Probabilmente la progettazione di questo percorso deve prendere in considerazione più elementi, come ad esempio:
- la presenza di una piattaforma di interscambio (e certamente Italiansmartcity si propone per esserlo, se sarà adeguatamente sostenuta e supportata);
- l’istituzione di tavoli permanenti di raccordo, che tengano conto delle notevoli differenze che esistono tra le città, per dimensione, soprattutto, oltre che per caratteristiche specifiche e vocazione (tavoli che per essere permanenti hanno bisogno anche qui di supporto, e Anci è certamente l’organizzazione deputata a farlo);
- una normativa che favorisca la co-progettazione, lo scambio, il riuso, sulla base di più strumenti, come licenze che evitino la necessità di convenzioni e protocolli uno-a-uno tra le amministrazioni, ma anche scambio di “competenze” ed esperti.

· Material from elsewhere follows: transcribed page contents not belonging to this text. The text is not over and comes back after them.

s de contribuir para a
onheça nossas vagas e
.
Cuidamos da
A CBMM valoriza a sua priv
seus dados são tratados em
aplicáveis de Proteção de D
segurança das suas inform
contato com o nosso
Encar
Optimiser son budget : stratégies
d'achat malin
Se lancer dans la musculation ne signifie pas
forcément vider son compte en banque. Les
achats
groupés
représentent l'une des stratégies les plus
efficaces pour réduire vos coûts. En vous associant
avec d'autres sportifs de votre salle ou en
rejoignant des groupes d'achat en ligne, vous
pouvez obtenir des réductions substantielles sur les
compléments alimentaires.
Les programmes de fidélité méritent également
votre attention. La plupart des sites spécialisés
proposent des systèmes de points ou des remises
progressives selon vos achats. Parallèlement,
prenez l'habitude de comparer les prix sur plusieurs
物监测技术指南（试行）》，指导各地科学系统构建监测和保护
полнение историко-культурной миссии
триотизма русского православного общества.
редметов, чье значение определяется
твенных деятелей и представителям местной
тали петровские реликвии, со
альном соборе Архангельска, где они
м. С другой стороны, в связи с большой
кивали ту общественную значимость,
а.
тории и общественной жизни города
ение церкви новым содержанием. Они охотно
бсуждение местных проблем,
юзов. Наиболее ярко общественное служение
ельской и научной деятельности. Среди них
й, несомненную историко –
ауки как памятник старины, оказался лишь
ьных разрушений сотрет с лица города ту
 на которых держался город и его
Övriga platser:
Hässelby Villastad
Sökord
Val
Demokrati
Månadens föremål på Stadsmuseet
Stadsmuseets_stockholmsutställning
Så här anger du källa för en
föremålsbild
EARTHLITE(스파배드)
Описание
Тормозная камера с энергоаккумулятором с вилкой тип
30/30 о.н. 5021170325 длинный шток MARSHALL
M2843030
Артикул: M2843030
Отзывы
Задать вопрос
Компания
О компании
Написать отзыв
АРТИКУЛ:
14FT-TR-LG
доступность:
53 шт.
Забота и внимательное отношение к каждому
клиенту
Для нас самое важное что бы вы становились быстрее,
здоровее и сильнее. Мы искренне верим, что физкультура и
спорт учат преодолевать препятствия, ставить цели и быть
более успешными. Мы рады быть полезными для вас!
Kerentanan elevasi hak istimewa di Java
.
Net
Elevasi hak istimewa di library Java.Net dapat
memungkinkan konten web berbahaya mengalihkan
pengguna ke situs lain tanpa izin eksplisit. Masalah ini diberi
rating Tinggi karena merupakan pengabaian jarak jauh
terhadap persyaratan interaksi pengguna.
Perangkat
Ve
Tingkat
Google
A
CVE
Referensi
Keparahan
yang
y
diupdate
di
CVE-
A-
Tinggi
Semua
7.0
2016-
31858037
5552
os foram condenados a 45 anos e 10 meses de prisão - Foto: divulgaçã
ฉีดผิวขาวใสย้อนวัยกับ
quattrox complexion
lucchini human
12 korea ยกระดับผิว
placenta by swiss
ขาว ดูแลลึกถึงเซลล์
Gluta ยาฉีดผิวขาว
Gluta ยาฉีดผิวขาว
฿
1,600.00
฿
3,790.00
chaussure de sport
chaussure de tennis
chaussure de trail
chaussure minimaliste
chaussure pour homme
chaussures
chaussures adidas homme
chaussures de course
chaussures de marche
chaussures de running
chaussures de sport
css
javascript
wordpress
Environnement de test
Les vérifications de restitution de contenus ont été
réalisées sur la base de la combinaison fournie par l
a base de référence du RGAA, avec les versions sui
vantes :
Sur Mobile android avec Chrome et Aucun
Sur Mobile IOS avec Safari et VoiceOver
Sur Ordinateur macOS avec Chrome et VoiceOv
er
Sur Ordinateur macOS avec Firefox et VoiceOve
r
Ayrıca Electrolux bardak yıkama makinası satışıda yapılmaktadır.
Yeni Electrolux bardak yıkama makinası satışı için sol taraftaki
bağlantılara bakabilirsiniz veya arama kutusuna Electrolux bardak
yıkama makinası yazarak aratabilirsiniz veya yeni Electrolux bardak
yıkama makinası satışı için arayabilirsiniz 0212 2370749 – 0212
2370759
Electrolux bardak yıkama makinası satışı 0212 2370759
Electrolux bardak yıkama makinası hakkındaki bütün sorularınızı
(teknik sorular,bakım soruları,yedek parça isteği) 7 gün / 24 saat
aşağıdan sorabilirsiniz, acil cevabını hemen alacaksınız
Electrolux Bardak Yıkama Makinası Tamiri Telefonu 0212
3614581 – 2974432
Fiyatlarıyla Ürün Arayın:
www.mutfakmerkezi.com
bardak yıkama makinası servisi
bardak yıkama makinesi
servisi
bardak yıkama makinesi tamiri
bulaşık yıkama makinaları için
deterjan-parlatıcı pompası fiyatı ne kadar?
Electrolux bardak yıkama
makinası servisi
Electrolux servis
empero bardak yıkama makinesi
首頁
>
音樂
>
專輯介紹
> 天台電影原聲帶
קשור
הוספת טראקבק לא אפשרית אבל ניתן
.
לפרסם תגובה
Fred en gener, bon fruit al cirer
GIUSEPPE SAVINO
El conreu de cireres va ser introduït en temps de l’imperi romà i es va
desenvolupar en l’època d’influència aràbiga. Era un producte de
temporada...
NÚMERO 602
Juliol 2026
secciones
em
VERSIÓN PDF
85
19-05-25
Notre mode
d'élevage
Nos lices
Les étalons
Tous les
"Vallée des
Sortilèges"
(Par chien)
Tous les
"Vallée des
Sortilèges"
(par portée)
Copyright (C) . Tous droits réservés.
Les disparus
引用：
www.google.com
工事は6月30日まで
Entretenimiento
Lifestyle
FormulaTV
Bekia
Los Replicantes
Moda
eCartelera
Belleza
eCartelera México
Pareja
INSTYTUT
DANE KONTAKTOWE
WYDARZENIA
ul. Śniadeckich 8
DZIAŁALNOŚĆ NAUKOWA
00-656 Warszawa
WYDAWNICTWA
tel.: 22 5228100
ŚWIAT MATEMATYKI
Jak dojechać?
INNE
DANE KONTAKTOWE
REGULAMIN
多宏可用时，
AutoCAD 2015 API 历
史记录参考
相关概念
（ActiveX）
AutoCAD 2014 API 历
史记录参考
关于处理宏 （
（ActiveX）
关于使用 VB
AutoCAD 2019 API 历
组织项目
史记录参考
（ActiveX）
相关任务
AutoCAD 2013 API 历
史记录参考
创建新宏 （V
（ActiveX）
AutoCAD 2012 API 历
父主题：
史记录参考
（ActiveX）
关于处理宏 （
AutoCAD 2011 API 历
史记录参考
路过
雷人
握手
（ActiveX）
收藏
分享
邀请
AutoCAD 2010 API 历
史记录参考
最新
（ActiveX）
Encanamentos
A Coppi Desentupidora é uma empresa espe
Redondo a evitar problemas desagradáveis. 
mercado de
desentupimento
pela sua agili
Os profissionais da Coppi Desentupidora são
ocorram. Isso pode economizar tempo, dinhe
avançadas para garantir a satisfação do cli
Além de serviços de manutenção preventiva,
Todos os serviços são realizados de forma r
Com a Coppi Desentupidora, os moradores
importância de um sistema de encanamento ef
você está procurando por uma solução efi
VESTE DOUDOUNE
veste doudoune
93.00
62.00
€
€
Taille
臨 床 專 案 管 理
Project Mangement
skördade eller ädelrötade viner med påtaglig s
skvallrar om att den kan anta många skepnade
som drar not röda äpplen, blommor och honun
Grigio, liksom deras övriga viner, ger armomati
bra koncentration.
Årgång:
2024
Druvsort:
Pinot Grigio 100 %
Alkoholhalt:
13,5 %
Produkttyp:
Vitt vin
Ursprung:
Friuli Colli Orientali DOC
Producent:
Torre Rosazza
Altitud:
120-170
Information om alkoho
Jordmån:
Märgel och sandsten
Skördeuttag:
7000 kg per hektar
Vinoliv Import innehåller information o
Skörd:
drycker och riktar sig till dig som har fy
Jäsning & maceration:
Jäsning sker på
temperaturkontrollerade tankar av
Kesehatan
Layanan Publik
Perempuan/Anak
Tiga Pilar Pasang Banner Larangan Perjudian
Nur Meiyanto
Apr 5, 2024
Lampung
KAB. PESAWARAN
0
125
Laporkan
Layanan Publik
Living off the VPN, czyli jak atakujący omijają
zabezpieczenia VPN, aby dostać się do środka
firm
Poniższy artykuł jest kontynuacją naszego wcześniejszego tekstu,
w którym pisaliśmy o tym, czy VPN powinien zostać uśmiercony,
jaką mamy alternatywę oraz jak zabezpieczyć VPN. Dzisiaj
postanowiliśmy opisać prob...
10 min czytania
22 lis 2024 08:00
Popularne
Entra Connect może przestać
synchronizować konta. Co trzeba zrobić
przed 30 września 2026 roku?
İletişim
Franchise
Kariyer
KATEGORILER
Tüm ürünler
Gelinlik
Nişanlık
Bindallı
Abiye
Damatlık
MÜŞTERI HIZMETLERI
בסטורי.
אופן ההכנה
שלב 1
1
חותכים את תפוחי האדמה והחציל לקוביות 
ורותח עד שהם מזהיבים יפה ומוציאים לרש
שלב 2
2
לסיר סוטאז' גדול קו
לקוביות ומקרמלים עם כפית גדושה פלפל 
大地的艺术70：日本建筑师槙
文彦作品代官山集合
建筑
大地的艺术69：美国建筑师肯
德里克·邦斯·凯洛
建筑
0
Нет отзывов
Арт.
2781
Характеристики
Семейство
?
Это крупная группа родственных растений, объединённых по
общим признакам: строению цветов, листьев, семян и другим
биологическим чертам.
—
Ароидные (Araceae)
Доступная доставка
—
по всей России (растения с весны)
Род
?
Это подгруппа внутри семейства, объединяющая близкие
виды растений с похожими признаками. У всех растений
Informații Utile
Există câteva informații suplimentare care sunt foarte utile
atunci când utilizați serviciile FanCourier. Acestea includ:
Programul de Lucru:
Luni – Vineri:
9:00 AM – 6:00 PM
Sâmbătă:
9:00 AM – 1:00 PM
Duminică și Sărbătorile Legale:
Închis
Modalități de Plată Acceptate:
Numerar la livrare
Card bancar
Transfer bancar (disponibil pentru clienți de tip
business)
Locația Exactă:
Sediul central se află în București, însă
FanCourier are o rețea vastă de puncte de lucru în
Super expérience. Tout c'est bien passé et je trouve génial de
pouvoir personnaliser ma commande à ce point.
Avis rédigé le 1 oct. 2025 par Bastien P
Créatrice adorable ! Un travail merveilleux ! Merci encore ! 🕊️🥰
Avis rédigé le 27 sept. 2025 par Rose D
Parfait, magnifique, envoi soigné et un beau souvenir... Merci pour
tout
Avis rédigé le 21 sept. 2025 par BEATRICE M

La complessità del tema è elevata, e la soluzione di governance va trovata probabilmente “in fieri”, sapendo che ogni percorso intrapreso può essere migliorato perché elemento anch’esso di innovazione. Ma bisogna partire concretamente sul versante della sistematicità.
Ci sono degli ottimi segnali dalle città. Gli assessori all’innovazione si stanno confrontando intorno a problemi concreti, in ottica collaborativa. È necessario che si arrivi rapidamente a una prima definizione organica di percorso.
Non possiamo perdere questa occasione.